> [EXERCISE BRIEF]: Find the word "Baltic" in the records and copy every line where it occurs.

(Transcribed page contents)
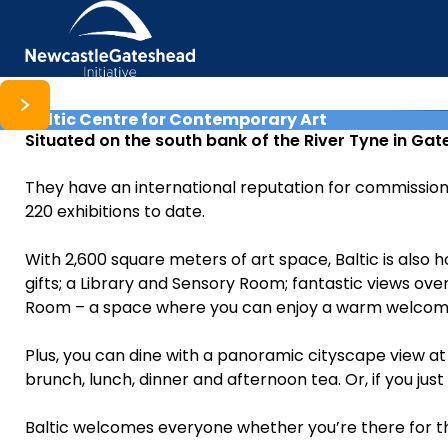
Baltic Centre for Contemporary Art
Skip to content
Situated on the south bank of the River Tyne in Ga
They have an international reputation for commissioni
220 exhibitions to date.
With 2,600 square meters of art space, Baltic is also h
gifts; a Library and Sensory Room; fantastic views over
Room – a space where you can enjoy a warm welcome, 
Plus, you can dine with a panoramic cityscape view at 
brunch, lunch, dinner and afternoon tea. Or, if you just
Baltic welcomes everyone whether you’re there for the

> [EXERCISE RESPONSE]:
Baltic Centre for Contemporary Art
With 2,600 square meters of art space, Baltic is also h
Baltic welcomes everyone whether you’re there for the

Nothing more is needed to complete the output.